Methanol and monoethylene glycol (MEG) are thermodynamic hydrate inhibitors used to prevent the formation of gas hydrates in oil and gas pipelines. As hydrates can block pipelines and remediation is often costly and potentially dangerous, hydrate formation is a large risk to offshore projects.
The presence of methanol and MEG in hydrocarbon fluids reduces the quality and value of produced fluids and can cause problems during process and refining, such as separation difficulties, poisoning catalysts and poisoning molecular sieve beds. As a consequence, refineries and terminals often impose limits on the acceptable level of hydrate inhibitor, and exceeding these can incur huge fines for operators.
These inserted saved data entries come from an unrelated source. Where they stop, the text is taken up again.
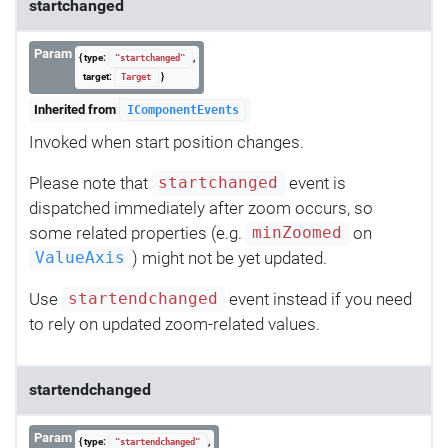
startchanged
Param
{ type:
,
"startchanged"
target:
}
Target
Inherited from
IComponentEvents
Invoked when start position changes.
Please note that
event is
startchanged
dispatched immediately after zoom occurs, so
some related properties (e.g.
on
minZoomed
) might not be yet updated.
ValueAxis
Use
event instead if you need
startendchanged
to rely on updated zoom-related values.
startendchanged
Param
{ type:
,
"startendchanged"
As methanol is commonly used during start-up procedures, operators are often faced with the decision to defer start up and lose production revenues or start up and risk a charge. Apart from financial implications, monitoring the concentration of methanol and MEG in produced water can also be vital to ensure compliance with environmental regulations.
Gas chromatography (GC) is the traditional method for monitoring methanol and MEG in produced fluids, but this technique can have drawbacks, including cost, time and maintenance issues, especially when instruments are used offshore.
OMMICA is one of the flagship products of Scotland-based LUX Assure. The technology monitors methanol and MEG concentrations in water, crude oil and condensate. With many advantages over traditional GC techniques, including simplicity and the use of robust equipment, it is suitable for offshore use.
The technology provides simple set-up and user independence, meaning it can be used on-site in offshore operations by existing personnel. With a turnaround time of as little as one hour, the technology can deliver vital information to provide financial as well as HSE benefits to operators.
In trials conducted on a platform in the North Sea, OMMICA kits have been used to determine both methanol and MEG concentrations in produced fluids.
In one such trial, methanol was injected for 160 minutes and water samples were collected for 12 hours from the time the methanol pump was turned on. Frequent sampling was employed every 15 minutes, then decreased to hourly sampling. These samples were then analysed using the detection method, allowing onsite personnel to become immediately aware of how much methanol was coming through the system and allowing methanol transit time to be accurately calculated while still relevant.
For comparison, samples were also sent onshore for traditional GC testing. The study found that the correlation between OMMICA and GC results was excellent. The methanol peak appeared at the same point in both sets of data, and the overall trends matched well.